##### Supplied material #####
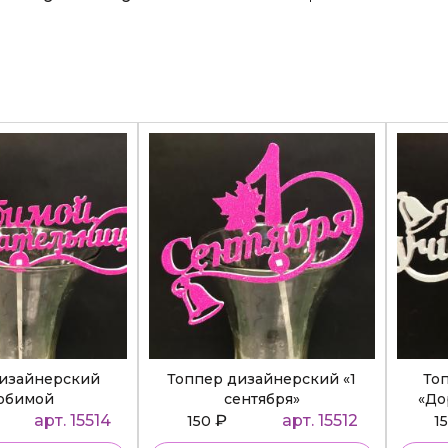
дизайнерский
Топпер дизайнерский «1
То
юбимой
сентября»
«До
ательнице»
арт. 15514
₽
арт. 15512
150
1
#####
##### Supplied material #####
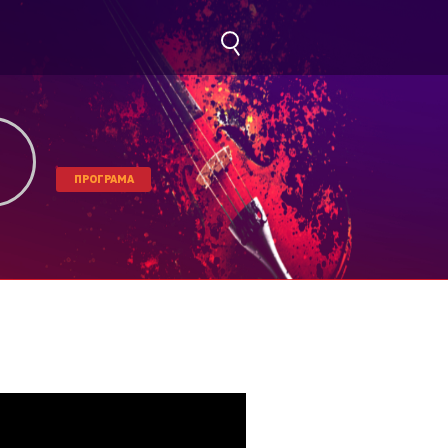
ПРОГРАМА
#####
##### Supplied material #####
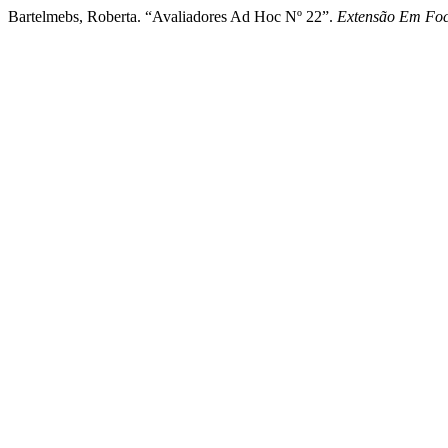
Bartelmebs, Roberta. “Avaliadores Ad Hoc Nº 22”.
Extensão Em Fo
#####
Task objective = Determine how many lines of the data above contain the string "дизайнерский", and answer with the number only.

Solution = 2